▸ TASK: From the entries below, return exactly the lines beginning at the one that contains "Lot balonem w Göreme (klasa Mastercard)" and ending at the one that contains "Bandi e gare", both of them included, and only those lines.

Extracted page text data

= Beginning of Section =

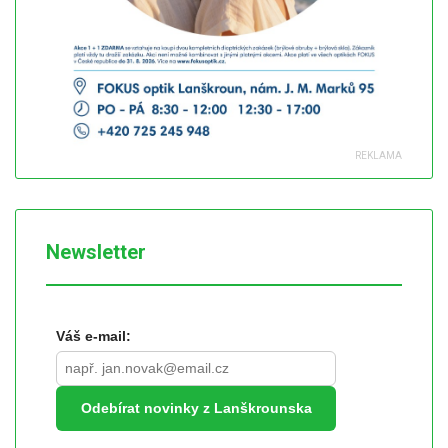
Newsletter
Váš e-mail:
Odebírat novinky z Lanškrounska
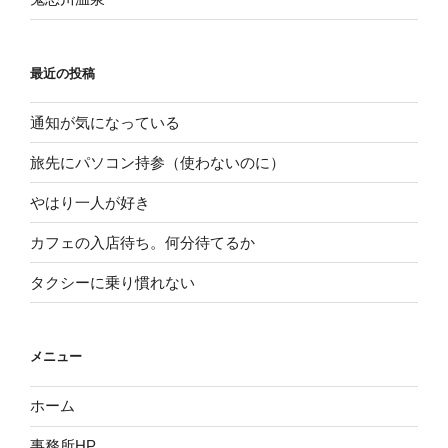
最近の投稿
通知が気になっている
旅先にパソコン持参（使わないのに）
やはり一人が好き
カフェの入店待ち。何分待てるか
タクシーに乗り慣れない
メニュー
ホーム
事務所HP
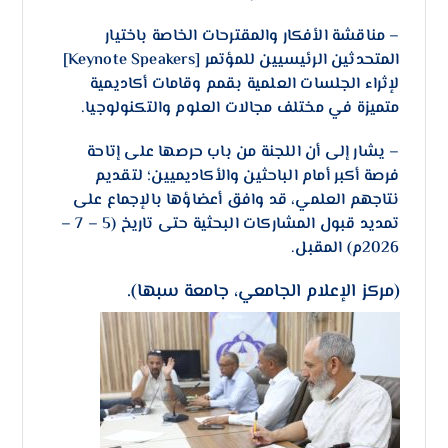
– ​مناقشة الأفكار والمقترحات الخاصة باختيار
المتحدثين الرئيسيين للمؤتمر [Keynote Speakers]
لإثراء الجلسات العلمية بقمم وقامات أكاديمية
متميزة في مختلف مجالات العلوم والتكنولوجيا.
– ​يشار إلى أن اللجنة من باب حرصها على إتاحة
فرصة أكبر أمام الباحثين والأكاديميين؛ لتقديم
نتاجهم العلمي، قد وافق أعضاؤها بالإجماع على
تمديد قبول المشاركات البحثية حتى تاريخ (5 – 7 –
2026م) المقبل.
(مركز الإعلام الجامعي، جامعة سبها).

= End of Section =
= Beginning of Section =

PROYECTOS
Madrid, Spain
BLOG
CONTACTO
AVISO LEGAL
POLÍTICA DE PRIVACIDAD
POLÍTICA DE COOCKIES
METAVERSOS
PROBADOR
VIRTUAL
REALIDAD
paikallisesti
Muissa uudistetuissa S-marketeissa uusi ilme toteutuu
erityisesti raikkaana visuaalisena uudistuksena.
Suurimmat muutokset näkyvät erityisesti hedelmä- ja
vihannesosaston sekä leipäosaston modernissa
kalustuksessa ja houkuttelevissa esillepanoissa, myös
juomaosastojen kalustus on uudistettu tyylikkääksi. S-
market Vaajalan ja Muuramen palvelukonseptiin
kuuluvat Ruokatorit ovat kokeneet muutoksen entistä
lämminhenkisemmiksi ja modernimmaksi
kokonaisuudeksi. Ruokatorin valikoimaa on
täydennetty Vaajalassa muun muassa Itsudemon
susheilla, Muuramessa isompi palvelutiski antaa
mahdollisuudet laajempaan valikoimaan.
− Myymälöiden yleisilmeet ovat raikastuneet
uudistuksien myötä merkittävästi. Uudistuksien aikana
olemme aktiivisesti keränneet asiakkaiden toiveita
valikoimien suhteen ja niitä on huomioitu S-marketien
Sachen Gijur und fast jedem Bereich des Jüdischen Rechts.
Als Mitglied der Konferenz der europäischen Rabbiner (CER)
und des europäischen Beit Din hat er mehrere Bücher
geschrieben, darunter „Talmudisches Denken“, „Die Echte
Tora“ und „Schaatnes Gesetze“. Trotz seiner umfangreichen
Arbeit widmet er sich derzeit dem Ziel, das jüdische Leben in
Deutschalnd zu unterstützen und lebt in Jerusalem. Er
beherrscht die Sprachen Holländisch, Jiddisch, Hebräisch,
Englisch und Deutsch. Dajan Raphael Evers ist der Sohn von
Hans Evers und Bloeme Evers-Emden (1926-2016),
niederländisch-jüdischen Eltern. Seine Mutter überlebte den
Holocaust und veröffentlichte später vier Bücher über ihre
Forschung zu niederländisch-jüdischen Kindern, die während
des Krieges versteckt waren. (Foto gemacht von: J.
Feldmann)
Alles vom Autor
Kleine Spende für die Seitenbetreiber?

= End of Section =
= Beginning of Section =

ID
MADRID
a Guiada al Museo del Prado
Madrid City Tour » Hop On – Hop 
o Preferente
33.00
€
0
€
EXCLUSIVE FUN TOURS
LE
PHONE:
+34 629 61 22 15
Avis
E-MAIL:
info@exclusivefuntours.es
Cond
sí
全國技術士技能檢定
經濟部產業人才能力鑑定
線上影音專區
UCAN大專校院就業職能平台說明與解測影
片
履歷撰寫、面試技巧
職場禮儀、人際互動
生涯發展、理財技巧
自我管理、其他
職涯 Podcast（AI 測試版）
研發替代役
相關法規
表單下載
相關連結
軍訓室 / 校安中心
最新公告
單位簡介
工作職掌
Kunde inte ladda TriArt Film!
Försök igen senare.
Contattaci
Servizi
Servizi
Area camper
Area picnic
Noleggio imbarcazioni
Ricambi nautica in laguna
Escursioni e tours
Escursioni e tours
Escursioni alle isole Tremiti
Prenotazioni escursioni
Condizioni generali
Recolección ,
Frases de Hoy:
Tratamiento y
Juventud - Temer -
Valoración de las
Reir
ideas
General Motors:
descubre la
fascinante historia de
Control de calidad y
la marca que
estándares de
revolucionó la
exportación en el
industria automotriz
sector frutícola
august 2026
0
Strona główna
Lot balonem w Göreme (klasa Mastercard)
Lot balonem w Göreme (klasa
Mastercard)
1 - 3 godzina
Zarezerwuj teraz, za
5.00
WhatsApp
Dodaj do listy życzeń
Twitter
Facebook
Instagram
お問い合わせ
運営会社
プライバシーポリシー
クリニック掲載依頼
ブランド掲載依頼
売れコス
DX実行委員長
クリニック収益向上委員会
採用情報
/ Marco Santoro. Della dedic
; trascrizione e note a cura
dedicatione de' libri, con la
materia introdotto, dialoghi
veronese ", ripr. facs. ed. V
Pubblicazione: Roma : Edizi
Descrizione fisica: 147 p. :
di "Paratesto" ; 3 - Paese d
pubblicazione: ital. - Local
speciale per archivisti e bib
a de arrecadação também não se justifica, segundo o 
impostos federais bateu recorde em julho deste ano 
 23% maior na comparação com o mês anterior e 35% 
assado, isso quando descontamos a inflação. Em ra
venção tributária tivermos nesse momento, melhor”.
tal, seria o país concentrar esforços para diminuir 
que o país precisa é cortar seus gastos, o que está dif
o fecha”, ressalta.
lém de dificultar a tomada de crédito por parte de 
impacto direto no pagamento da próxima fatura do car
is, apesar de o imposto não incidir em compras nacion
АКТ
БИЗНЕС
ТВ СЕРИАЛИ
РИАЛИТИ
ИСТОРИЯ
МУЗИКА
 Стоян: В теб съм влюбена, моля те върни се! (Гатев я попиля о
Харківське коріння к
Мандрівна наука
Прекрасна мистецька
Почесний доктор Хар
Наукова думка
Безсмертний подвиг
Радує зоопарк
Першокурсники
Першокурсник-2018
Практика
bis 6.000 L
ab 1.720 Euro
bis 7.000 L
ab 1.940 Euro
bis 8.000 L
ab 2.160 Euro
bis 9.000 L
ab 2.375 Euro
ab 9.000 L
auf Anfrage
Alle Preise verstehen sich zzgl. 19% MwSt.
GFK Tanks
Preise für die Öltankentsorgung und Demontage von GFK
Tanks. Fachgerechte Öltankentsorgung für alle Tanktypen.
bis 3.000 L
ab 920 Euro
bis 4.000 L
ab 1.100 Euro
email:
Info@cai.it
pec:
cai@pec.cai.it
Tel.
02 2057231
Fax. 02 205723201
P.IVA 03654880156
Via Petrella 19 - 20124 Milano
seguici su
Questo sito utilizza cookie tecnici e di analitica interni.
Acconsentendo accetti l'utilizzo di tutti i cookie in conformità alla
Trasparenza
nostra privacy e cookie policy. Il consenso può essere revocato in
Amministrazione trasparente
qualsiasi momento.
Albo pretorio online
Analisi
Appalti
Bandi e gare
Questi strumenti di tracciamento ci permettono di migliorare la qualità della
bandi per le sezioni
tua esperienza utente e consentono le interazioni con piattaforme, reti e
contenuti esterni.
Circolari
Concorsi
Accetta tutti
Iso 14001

= End of Section =

▸ EXPECTED ANSWER:
Lot balonem w Göreme (klasa Mastercard)
Lot balonem w Göreme (klasa
Mastercard)
1 - 3 godzina
Zarezerwuj teraz, za
5.00
WhatsApp
Dodaj do listy życzeń
Twitter
Facebook
Instagram
お問い合わせ
運営会社
プライバシーポリシー
クリニック掲載依頼
ブランド掲載依頼
売れコス
DX実行委員長
クリニック収益向上委員会
採用情報
/ Marco Santoro. Della dedic
; trascrizione e note a cura
dedicatione de' libri, con la
materia introdotto, dialoghi
veronese ", ripr. facs. ed. V
Pubblicazione: Roma : Edizi
Descrizione fisica: 147 p. :
di "Paratesto" ; 3 - Paese d
pubblicazione: ital. - Local
speciale per archivisti e bib
a de arrecadação também não se justifica, segundo o 
impostos federais bateu recorde em julho deste ano 
 23% maior na comparação com o mês anterior e 35% 
assado, isso quando descontamos a inflação. Em ra
venção tributária tivermos nesse momento, melhor”.
tal, seria o país concentrar esforços para diminuir 
que o país precisa é cortar seus gastos, o que está dif
o fecha”, ressalta.
lém de dificultar a tomada de crédito por parte de 
impacto direto no pagamento da próxima fatura do car
is, apesar de o imposto não incidir em compras nacion
АКТ
БИЗНЕС
ТВ СЕРИАЛИ
РИАЛИТИ
ИСТОРИЯ
МУЗИКА
 Стоян: В теб съм влюбена, моля те върни се! (Гатев я попиля о
Харківське коріння к
Мандрівна наука
Прекрасна мистецька
Почесний доктор Хар
Наукова думка
Безсмертний подвиг
Радує зоопарк
Першокурсники
Першокурсник-2018
Практика
bis 6.000 L
ab 1.720 Euro
bis 7.000 L
ab 1.940 Euro
bis 8.000 L
ab 2.160 Euro
bis 9.000 L
ab 2.375 Euro
ab 9.000 L
auf Anfrage
Alle Preise verstehen sich zzgl. 19% MwSt.
GFK Tanks
Preise für die Öltankentsorgung und Demontage von GFK
Tanks. Fachgerechte Öltankentsorgung für alle Tanktypen.
bis 3.000 L
ab 920 Euro
bis 4.000 L
ab 1.100 Euro
email:
Info@cai.it
pec:
cai@pec.cai.it
Tel.
02 2057231
Fax. 02 205723201
P.IVA 03654880156
Via Petrella 19 - 20124 Milano
seguici su
Questo sito utilizza cookie tecnici e di analitica interni.
Acconsentendo accetti l'utilizzo di tutti i cookie in conformità alla
Trasparenza
nostra privacy e cookie policy. Il consenso può essere revocato in
Amministrazione trasparente
qualsiasi momento.
Albo pretorio online
Analisi
Appalti
Bandi e gare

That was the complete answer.